Now you need to check your site and see if you have any issues. With so many plug-ins out there, we can’t give you specific directions on fixing those issues. If you have up-to-date plug-ins, there should be any issues but some older sites will have many problems that may require more help.
How to Update PHP in WordPress on Siteground
Updating PHP on Siteground is similar to doing it on C-Panel. It’s a bit easier, in fact.
- Log into your Siteground account.
- Select Websites at the top.
- Find your website (for most of us, there is only one) and select Site Tools in the lower left by your site.
- Now you’re in the hosting management area for your site. On the sidebar is a menu. Select Dev.
- This opens a new menu below Dev. Select PHP Manager. A new screen will open up.
- On the next page you can select your PHP version.

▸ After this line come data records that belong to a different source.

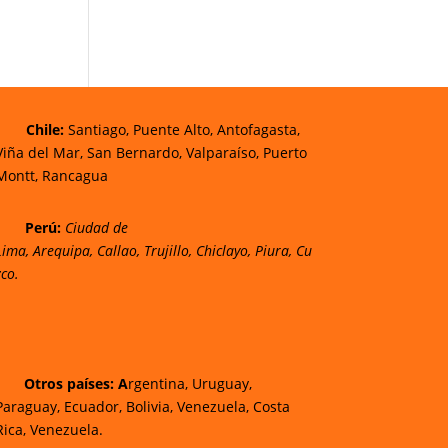
Chi
le:
Santiago, Puente Alto, Antofagasta,
Viña del Mar, San Bernardo, Valparaíso, Puerto
Montt, Rancagua
Perú:
Ciudad de
Lima
,
Arequipa
,
Callao
,
Trujillo
,
Chiclayo
,
Piura
,
Cu
zco.
Otros países: A
rgentina, Uruguay,
Paraguay, Ecuador, Bolivia, Venezuela, Costa
Rica, Venezuela.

At the top is the option to select your live site or your staging site (not all plans have this option). It’s a good idea to try with the staging site first. Select the one you want, if it’s an option.
- Below that is how you change your PHP version.
Select the pencil below Actions and a new dropdown will open up. Pick the version you want. You may see that some versions are “To Be Deprecated”. Deprecated is a technical term that basically means it’s an old version and won’t be around much longer. DO NOT PICK ANY OF THESE.
- Press CONFIRM and there ya go. You’ve updated the PHP version on your WordPress site.
In this article, we’ve gone over how to update PHP in WordPress on C-Panel hosts and Siteground. It’s not technically tough but when you update an older site, you may have some issues that you need to fix. These can take some technical know-how to fix. Sometimes, it’s a simple as updating WordPress and your plug-ins.
Keeping your PHP version up to date will help you keep your site secure, faster, and in good working order.